** What to work on **
Where the string "Новой" appears in a line of the material below, copy that line.

** Records shown **
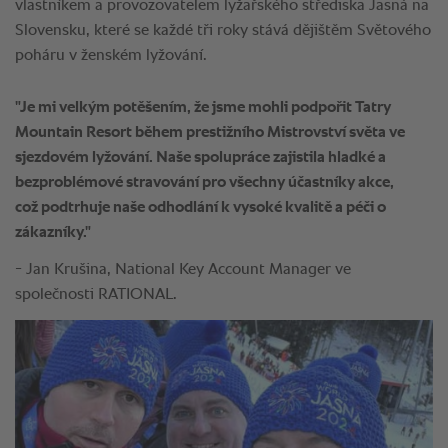
"Je mi velkým potěšením, že jsme mohli podpořit Tatry
Mountain Resort během prestižního Mistrovství světa ve
sjezdovém lyžování. Naše spolupráce zajistila hladké a
bezproblémové stravování pro všechny účastníky akce,
což podtrhuje naše odhodlání k vysoké kvalitě a péči o
zákazníky."
- Jan Krušina, National Key Account Manager ve
společnosti RATIONAL.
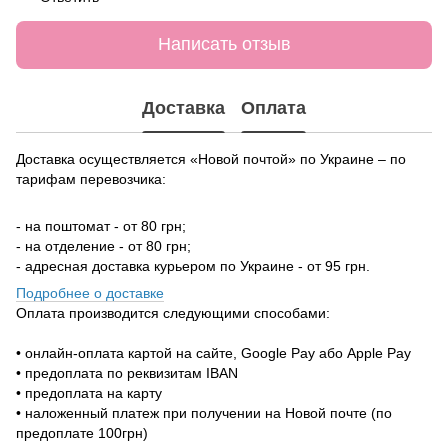
Написать отзыв
Доставка
Оплата
Доставка осуществляется «Новой почтой» по Украине – по
тарифам перевозчика:
- на поштомат - от 80 грн;
- на отделение - от 80 грн;
- адресная доставка курьером по Украине - от 95 грн.
Подробнее о доставке
Оплата производится следующими способами:
• онлайн-оплата картой на сайте, Google Pay або Apple Pay
• предоплата по реквизитам IBAN
• предоплата на карту
• наложенный платеж при получении на Новой почте (по
предоплате 100грн)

** Written solution **
Доставка осуществляется «Новой почтой» по Украине – по
• наложенный платеж при получении на Новой почте (по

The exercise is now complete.